More recently, I've been told that I have a tendency to idealize other people. I absolutely do this, for the simple reason that I want to find and emphasize the good in everyone.

In high school, I found myself surrounded by friends and acquaintances who would tear other people down behind their backs, even as they smiled to their faces. Being exposed to this, I found it was a habit I readily picked up and carried with me for much of my formative adult life. I've felt firsthand how this can be destructive to one's relationships with others; for the last few years, I've made an effort to overcompensate in the other direction.

Naturally, I'm keenly aware that there's a balance to all of this. There is good in everyone, but that doesn't mean I go around handing out copies of the keys to my house to everyone that I encounter. Just as the good exists, there is bad in everyone. People put forth a likable veneer with others in an effort to mask the ugly underneath.

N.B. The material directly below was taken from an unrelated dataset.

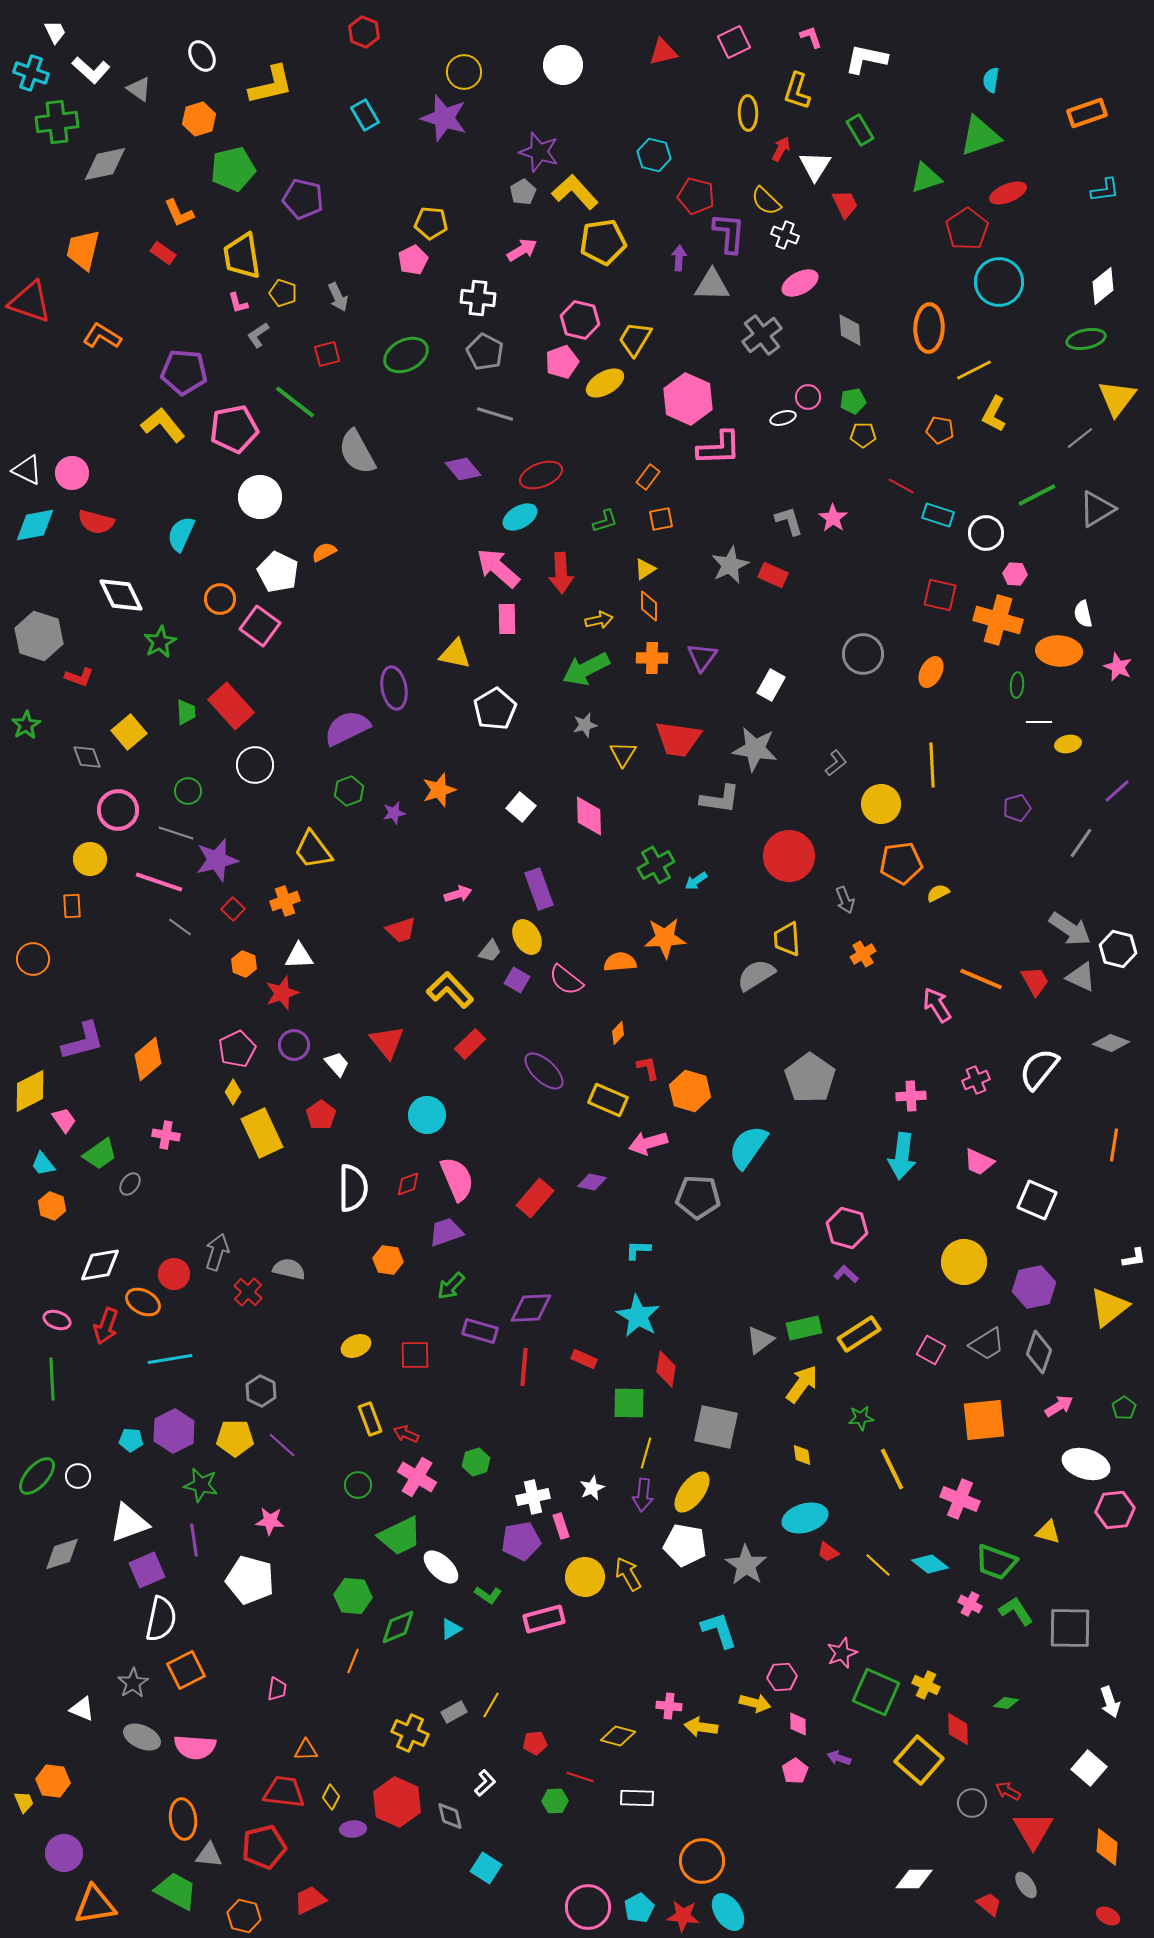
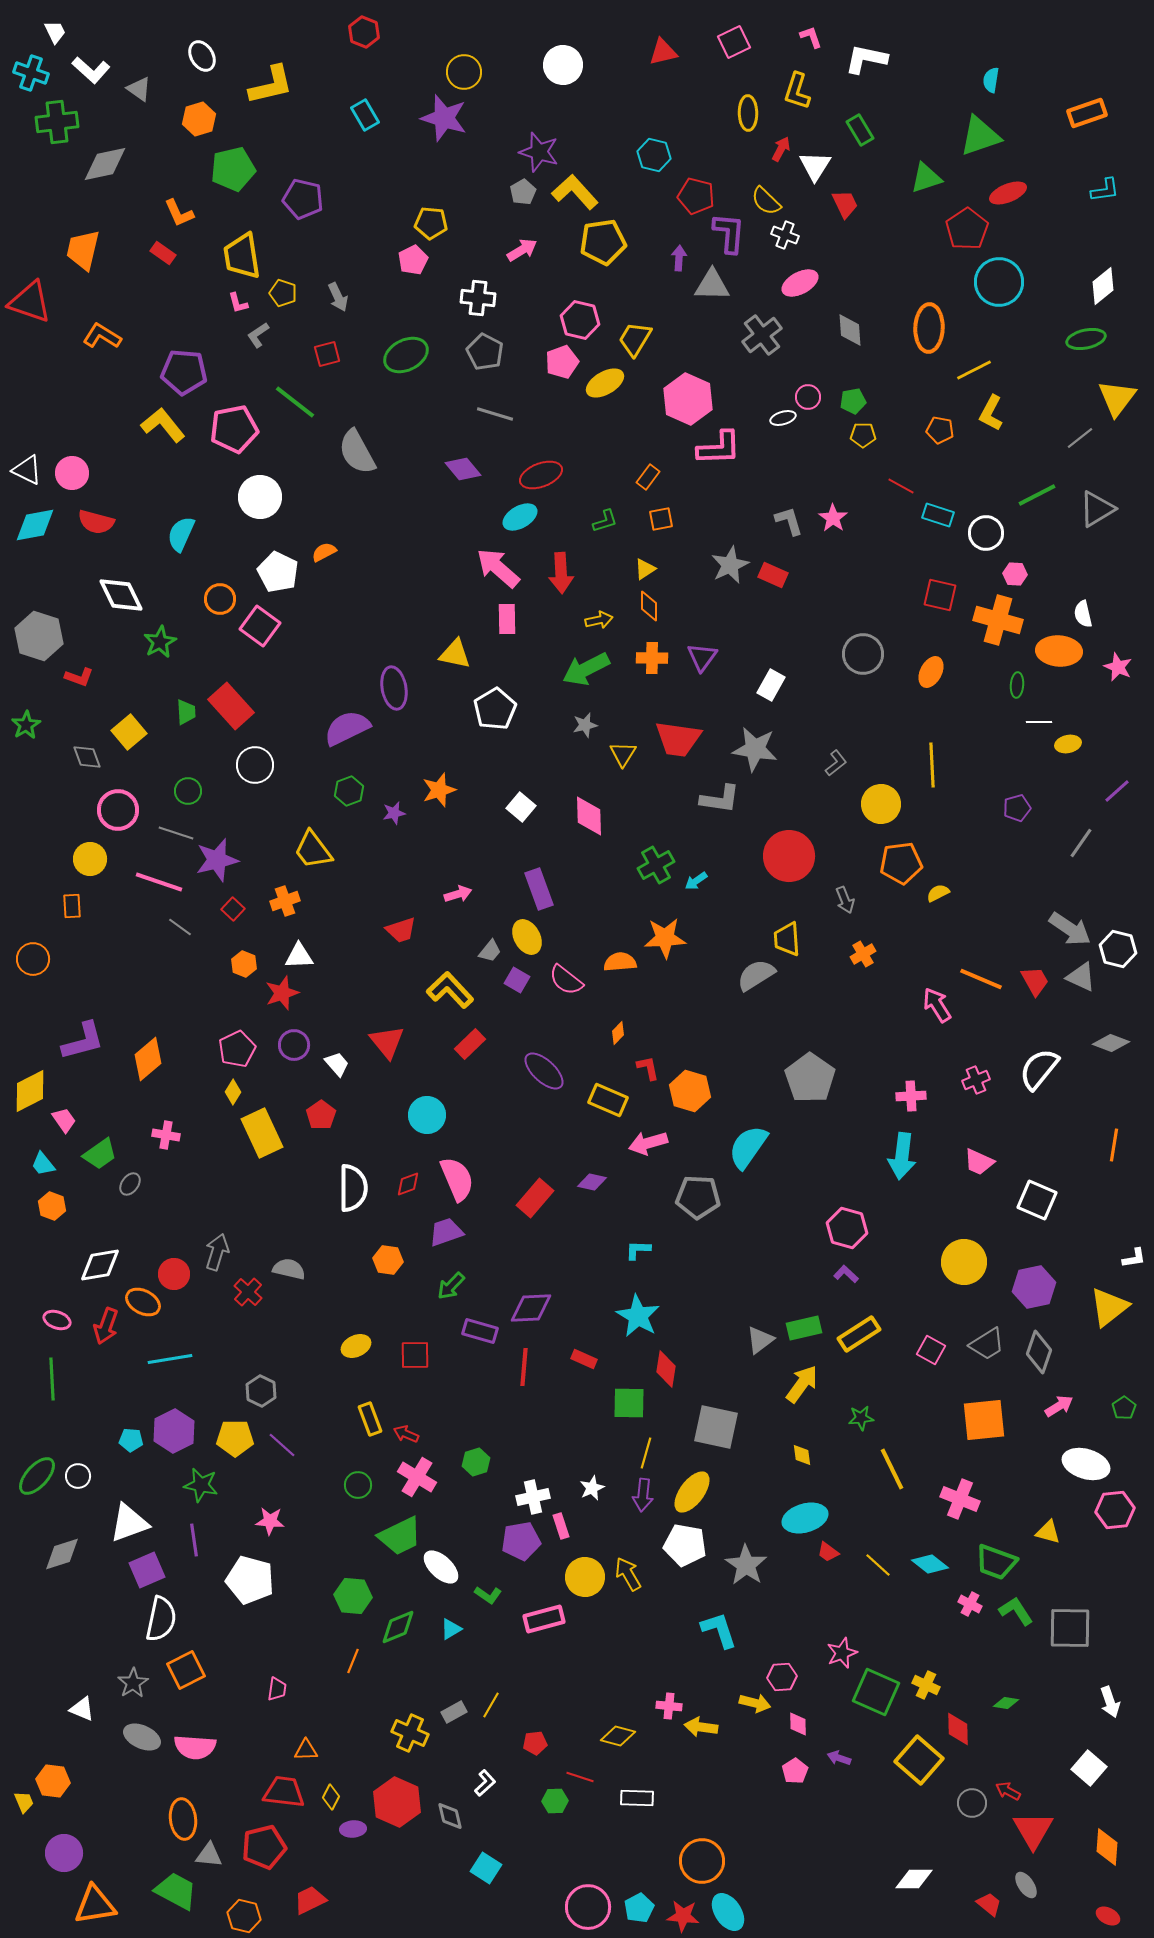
yellow L-shape at (994, 414): moved 3 px left, 1 px up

It's not that I'm oblivious to the fact that people have shortcomings; everyone does. But in general, there is more good in people than bad. Almost all people are aware of their own faults, and are making some effort to work on these faults. It does them and me very little good if I expend a lot of energy dwelling on them. A person who is unaware of their own faults is unlikely to vary their behavior or awareness if I point them out.

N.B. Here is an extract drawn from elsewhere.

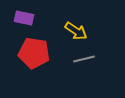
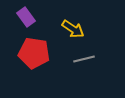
purple rectangle: moved 2 px right, 1 px up; rotated 42 degrees clockwise
yellow arrow: moved 3 px left, 2 px up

Now, I always embark on the possibility of a relationship with the knowledge that the other person isn't going to be perfect; I expect the other person to approach me with the same mindset. It feels very belittling not to be seen for who you are. Too much idealism, and you feel pressure to live up to something you cannot possibly live up to. Too much realism, and you wonder why the other person is so focused on your faults. As the old song goes: "Oh Lord, please don't let me be misunderstood!"

I've dealt with a large number of people from all walks of life over the past few years; certainly more people than I ever expected to come into my life. Most people seem to feel that I'm a likable person, and we get along just fine. I've certainly met people who didn't like me at all; that's understandable, because I'm definitely imperfect, and there are people who simply won't care for me. This rarely affects my opinion of them; even if someone chooses to despise me, I still choose to like them.

By the same token, even though I choose to like everyone, and make a conscious effort to find the good in them, I don't let everyone into my life without any discernment. There's not always the possibility for a win-win relationship.

I used to get very anxious when I met someone who didn't like me. Now, I just appreciate that other people are willing to help me filter out the people who don't belong in my life. If I had to do all of that myself, it would be terribly exhausting!